[Task goal]:
Word for word, restate the entries below, but exclude the images.

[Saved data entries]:
....

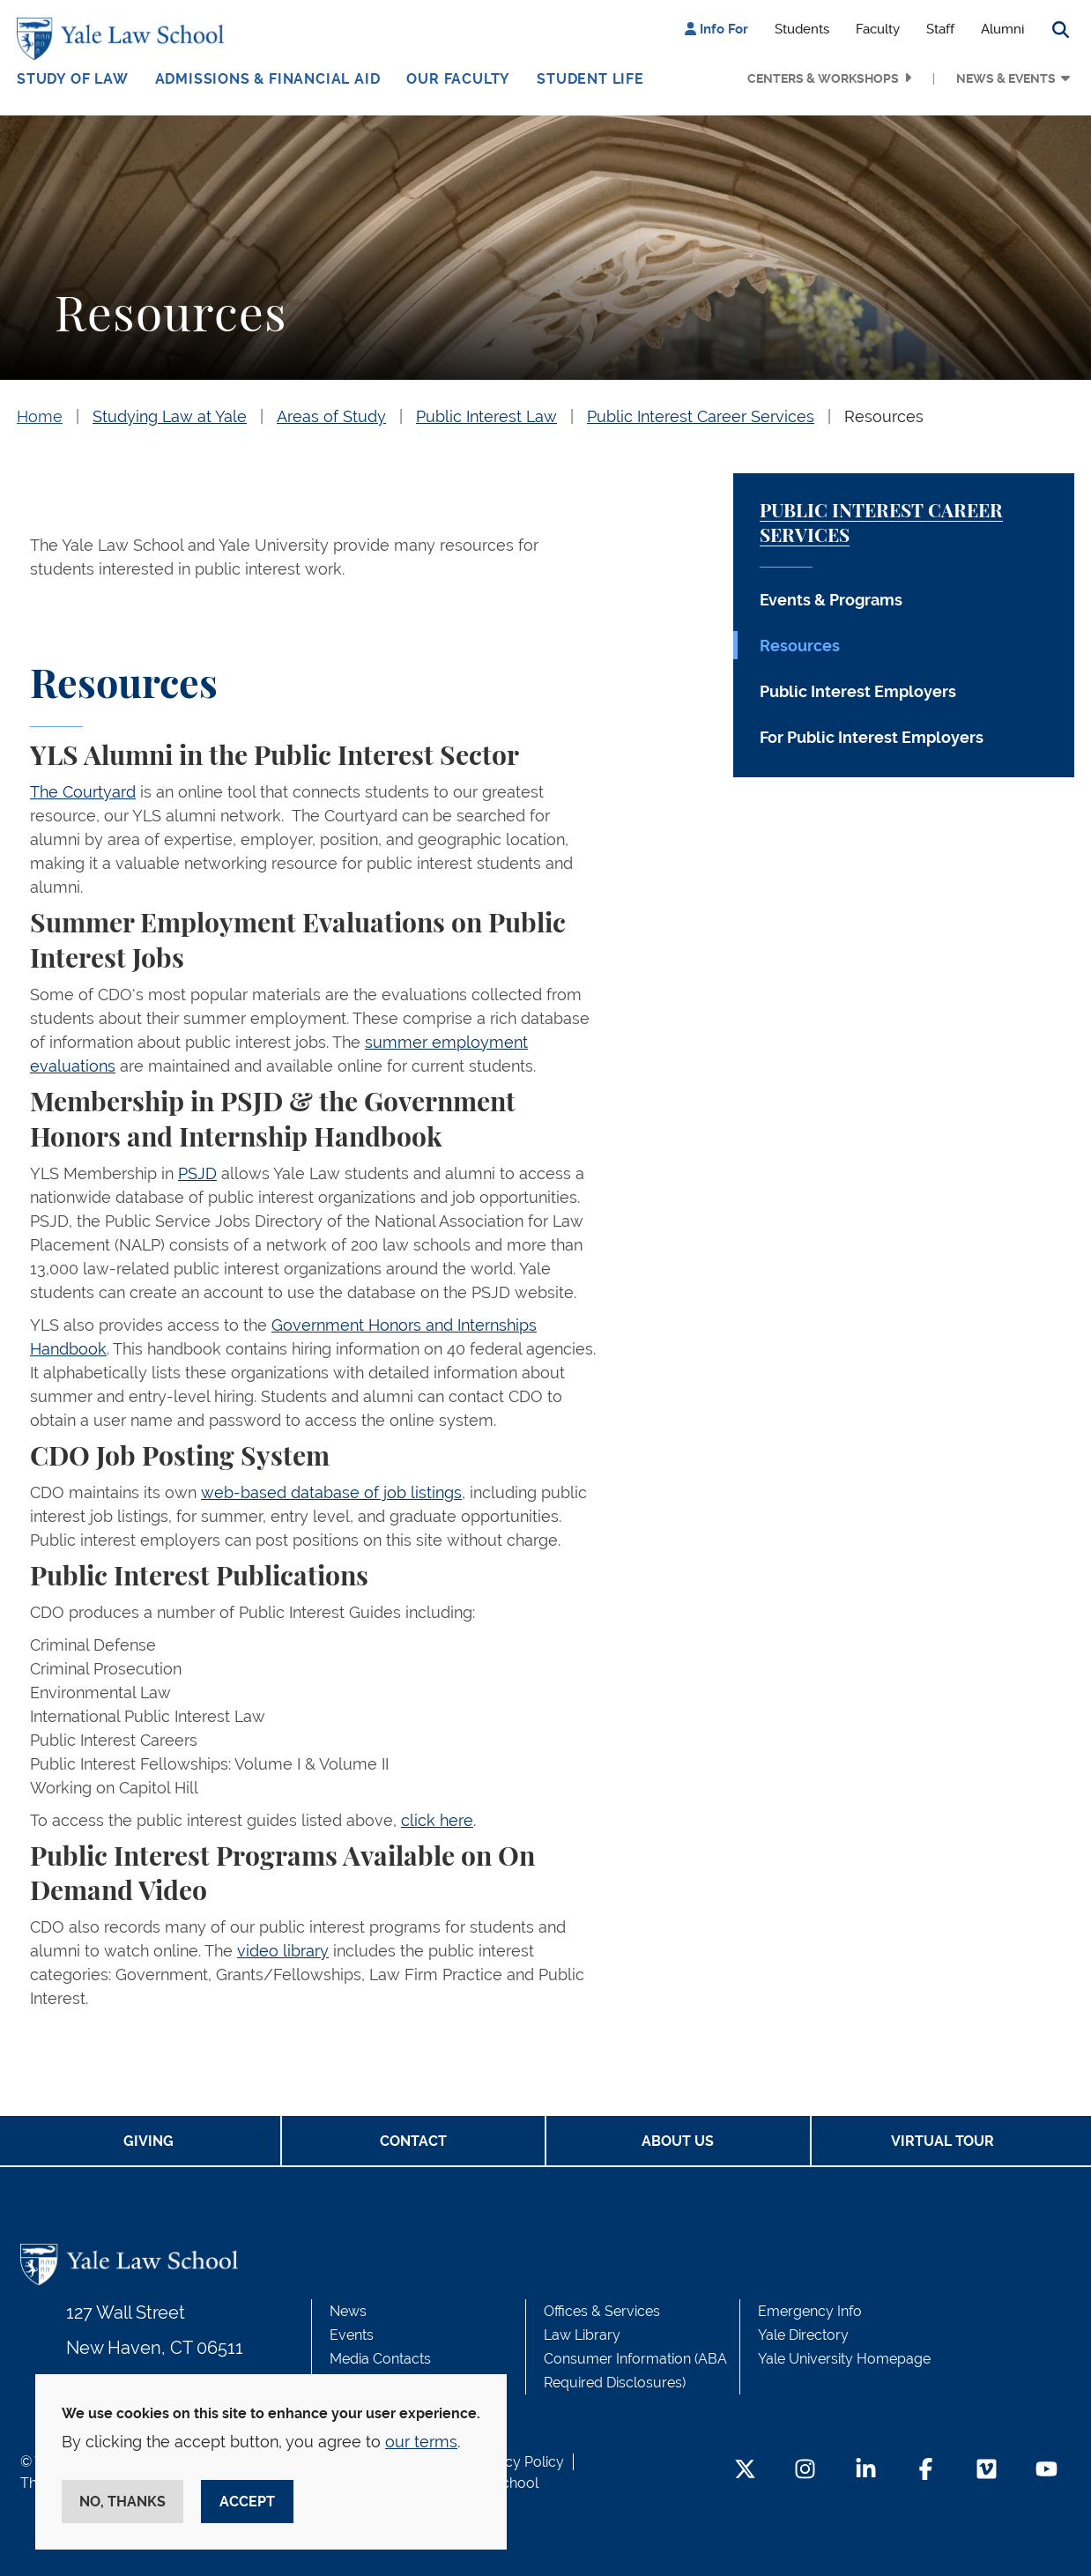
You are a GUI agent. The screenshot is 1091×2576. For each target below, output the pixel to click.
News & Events (1006, 78)
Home (40, 416)
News (348, 2311)
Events (352, 2335)
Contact (413, 2141)
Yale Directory (803, 2335)
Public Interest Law (486, 416)
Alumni (1002, 29)
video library (283, 1950)
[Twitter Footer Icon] (745, 2470)
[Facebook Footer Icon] (926, 2470)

....

[Answer below]:
You are a GUI agent. The screenshot is 1091×2576. For each target below, output the pixel to click.
News & Events (1006, 78)
Home (40, 416)
News (348, 2311)
Events (352, 2335)
Contact (413, 2141)
Yale Directory (803, 2335)
Public Interest Law (486, 416)
Alumni (1002, 29)
video library (283, 1950)
[Twitter Footer Icon] (745, 2470)
[Facebook Footer Icon] (926, 2470)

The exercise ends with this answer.